I have been given the assignment to find an intersection between these two lines:
$$ G_1 =\left [ \begin{matrix} t & 1 \\ \end{matrix} \right ] \left [ \begin{matrix} -1 & 1 & 2 & 0 \\ 1 & -2 & 1 & -2 \\ \end{matrix} \right ] $$
$$ G_2 =\left [ \begin{matrix} t & 1 \\ \end{matrix} \right ] \left [ \begin{matrix} 2 & -1 & -1 & 0 \\ -1 & -1 & -1 & -1 \\ \end{matrix} \right ] $$
Those two lines are in 3D, in parametric form, with homogeneous coordinates.
The second matrix should be represented by following:
$$ \left [ \begin{matrix} B - A \\ A \\ \end{matrix} \right ] $$
where A and B are any two points on the line, A being the starting point and B-A being the vector that represents the direction of the line.
I know that, when talking about homogeneous coordinates of 3D points, when w=0, the point is in infinity, a neat way to denote that two lines don't have an intersection without having to divide by zero.
However, the two top rows in the matrices above are representing vectors. How is w=0 interpreted here and does it even make any sense to talk about homogeneous vectors?
As for finding the intersection, I could easily extract the points A and B from the matrix, divide them by w and then it gets really simple, so (I think) I do know how to solve the problem.
However, it seems that doing it that way defeats the purpose of homogeneous coordinates. Is there a better way to go about solving this?

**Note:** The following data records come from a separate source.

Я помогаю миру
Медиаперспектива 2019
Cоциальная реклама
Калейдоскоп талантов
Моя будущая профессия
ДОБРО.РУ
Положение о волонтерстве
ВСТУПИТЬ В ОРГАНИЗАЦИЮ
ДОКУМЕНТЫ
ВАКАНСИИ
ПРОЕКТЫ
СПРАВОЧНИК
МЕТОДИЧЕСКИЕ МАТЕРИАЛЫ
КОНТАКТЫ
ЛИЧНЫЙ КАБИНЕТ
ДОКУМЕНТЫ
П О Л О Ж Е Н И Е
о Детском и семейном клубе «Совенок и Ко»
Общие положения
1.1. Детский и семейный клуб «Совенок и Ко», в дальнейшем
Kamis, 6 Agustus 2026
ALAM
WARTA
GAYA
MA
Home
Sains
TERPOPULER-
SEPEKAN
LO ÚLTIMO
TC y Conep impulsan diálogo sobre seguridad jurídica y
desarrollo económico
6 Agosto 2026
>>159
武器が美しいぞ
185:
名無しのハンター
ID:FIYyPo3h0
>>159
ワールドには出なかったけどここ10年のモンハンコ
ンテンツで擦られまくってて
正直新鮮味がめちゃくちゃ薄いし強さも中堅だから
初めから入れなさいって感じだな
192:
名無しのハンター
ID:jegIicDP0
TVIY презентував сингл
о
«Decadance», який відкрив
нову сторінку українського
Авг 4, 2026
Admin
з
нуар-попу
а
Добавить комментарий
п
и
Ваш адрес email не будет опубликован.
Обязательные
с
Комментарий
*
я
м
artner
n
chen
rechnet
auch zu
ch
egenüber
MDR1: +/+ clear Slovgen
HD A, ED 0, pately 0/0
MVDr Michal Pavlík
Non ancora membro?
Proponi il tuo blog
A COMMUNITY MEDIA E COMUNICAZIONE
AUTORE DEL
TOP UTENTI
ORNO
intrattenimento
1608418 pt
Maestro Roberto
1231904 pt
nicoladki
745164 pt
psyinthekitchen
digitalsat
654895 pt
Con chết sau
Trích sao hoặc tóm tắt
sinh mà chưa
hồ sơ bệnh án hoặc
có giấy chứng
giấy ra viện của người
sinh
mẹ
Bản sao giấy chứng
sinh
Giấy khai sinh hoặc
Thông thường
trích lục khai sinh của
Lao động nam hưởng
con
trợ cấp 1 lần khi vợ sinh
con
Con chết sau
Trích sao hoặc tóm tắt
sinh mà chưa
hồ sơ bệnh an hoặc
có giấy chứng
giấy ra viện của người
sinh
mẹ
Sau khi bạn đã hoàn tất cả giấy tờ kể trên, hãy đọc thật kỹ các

First, let’s get the interpretation of $w=0$ out of the way. It’s more than just a nifty computational trick. In the projective plane, two lines always intersect in a single point: there’s no notion of “parallel” lines in projective geometry. You can think of the projective plane as a way of extending the Euclidean plane so that parallel lines do intersect: for each family of parallel lines, we add a “point at infinity” that’s their common intersection, and then add the line that consists of all of these points as the “line at infinity.” In the homogeneous coordinate system that you’re using, all of these points at infinity have $w=0$. A sometimes useful way to think about these homogeneous coordinate vectors is that when $w\ne0$, they correspond to points on the Euclidean plane, while when $w=0$, they correspond to directions in the plane. The same thing is going on in 3D, except that now all of those points at infinity form a plane at infinity, which also contains all of the lines in which parallel planes intersect. Note, too, that in 3D you can also have skew lines, so even with those points at infinity you’re no longer guaranteed that two lines will intersect.
Now, to compute the intersection of the two lines, one possibility is to use the dual matrices to the ones you have: instead of representing a line as the join of two points, you represent it as the meet of two planes. The rows of the matrix are the homogeneous vectors that represent those two planes. Essentially, you describe the line via a pair of implicit linear equations instead of parametrically as a linear combination of a pair of points.
Mechanically, this involves computing a pair of independent null vectors for each of the two matrices that you have, assembling them into a single matrix and then computing its null space. These are all fairly straightforward and simple calculations.
Why are we looking at null spaces for the solution? Those linear equations that we’re solving are homogeneous, so if they have a nontrivial solution, there will be an infinite number of them. In particular, if the two lines intersect at a single point, then the solution space to the system of four linear equations is going to be one-dimensional: a line in $\mathbb R^4$. That’s OK, though, since nonzero scalar multiples of a homogeneous coordinate vector represent the same point. Essentially, when we use homogeneous coordinates in 3D, we’re identifying points in $\mathbb R^3$ with lines through the origin in $\mathbb R^4$.
Alternatively, you could use the Plücker coordinates of the lines to compute their intersection, but you probably haven’t learned those yet. You can convert from the matrices that you have to Plücker coordinates by computing a bunch of $2\times2$ determinants and then use a special kind of multiplication to compute their intersection, but that’s a lot more work in this case than computing a few null spaces.